User experience starts with the term "user", the individual that is using some technology or artifact to accomplish a goal.
The interface is the mediation of the user's task (Ut) and the system's (S) Core function. The user enters input (I) into the interface to complete a task (output-O).
User experience, the individual's ability to use that interface will be related to his personal characteristics. By this, we mean age, we mean education level, comfort with technology, physical constraints. At the group level, adoption of a system may have to do with how that individual characteristic affects other users. If there is an early adopter for example, then perhaps he might influence others to try the new system. This may even be related to the emotional aspects of computing. For example, I've heard a number of elders say that they text because that's the way that they can communicate with their grandchildren.

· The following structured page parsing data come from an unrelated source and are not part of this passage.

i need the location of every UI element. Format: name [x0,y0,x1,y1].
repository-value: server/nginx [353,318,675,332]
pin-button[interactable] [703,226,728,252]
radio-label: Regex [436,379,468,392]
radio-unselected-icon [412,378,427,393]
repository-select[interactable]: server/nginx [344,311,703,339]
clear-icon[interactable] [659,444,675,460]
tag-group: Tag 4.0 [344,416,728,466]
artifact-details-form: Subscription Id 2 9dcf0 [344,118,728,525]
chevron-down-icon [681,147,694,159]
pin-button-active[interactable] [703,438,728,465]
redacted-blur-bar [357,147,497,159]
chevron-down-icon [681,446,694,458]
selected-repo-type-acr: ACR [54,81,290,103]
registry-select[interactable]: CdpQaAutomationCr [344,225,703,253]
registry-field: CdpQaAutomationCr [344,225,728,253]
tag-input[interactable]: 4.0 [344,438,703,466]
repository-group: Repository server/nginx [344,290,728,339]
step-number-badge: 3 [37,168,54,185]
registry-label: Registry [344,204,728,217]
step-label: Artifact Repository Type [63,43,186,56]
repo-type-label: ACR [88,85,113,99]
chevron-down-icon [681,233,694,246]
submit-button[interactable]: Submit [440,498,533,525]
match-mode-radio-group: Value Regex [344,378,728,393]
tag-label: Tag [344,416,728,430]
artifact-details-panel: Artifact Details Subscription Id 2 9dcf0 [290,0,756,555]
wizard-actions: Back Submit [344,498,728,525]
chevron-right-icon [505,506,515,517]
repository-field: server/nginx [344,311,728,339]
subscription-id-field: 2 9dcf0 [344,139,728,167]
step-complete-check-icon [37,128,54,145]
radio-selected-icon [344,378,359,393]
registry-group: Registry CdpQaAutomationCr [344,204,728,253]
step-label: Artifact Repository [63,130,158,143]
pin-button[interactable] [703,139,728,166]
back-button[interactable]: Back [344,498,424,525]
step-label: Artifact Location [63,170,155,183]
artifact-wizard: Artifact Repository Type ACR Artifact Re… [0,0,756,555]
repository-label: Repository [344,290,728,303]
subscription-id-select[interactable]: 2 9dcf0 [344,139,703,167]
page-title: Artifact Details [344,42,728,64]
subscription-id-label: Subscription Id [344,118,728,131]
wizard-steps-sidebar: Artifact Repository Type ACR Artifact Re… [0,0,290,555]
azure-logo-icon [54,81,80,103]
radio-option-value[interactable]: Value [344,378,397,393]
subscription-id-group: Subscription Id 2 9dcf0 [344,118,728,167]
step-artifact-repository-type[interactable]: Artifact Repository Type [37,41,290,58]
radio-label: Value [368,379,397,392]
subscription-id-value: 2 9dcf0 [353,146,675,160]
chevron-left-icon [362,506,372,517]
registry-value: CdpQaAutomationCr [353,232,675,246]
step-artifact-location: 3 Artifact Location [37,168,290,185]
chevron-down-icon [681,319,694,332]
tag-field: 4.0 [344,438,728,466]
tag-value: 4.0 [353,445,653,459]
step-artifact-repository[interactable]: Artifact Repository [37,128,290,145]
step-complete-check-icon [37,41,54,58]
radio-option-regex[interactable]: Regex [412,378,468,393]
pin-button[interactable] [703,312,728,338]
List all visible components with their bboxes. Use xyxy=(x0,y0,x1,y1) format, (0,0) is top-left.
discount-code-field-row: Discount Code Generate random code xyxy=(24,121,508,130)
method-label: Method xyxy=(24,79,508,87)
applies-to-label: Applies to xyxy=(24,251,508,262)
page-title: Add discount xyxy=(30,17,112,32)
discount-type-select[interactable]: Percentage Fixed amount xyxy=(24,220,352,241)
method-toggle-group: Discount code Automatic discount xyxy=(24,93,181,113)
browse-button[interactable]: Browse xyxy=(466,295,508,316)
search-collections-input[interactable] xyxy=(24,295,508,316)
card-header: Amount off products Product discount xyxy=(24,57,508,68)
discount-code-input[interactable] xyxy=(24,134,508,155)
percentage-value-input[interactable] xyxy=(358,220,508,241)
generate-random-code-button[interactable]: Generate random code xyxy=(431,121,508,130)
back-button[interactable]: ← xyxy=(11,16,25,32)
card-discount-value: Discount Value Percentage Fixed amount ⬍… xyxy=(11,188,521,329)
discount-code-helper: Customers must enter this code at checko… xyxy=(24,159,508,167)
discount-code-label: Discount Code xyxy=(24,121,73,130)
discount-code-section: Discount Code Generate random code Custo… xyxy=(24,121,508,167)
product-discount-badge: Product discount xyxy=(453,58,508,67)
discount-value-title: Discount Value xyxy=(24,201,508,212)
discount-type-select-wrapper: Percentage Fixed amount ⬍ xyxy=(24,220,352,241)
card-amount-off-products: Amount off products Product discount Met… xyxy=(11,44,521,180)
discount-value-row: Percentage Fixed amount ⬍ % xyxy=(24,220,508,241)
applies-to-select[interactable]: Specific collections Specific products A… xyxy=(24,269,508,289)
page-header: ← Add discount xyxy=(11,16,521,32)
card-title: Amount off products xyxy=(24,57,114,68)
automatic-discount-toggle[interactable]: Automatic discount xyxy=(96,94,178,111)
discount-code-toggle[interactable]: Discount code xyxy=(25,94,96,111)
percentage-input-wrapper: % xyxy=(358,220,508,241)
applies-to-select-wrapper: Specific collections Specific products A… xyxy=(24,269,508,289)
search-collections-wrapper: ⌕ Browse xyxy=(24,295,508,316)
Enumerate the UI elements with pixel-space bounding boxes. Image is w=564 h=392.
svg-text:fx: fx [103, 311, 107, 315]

The goal of User Experience Design
- Design interfaces that are useful and usable
- Useful: allows a user to complete a task
- System actually produces the desired outcome
- Usable: refers to the effectiveness, efficiency, and satisfaction with which users can achieve tasks when using an interface
- Input is easy to understand
-Output can actually complete the task
User Interface Design Cycle
- In this phase, the designer aims to understand how users are currently completing tasks
- In this phase designers are able to develop novel interfaces to successfully complete the tasks because the designers have sound requirements for the system.
- In the third phase, the designer takes the best designs from phase two and actually builds models or prototypes that the user will be able to engage with. These models meet the core aspects of the task.
In the fourth phase, we take one of the designs from phase three and we actually test the system's usability and usefulness with either users or experts who can provide us with feedback about how to improve the system.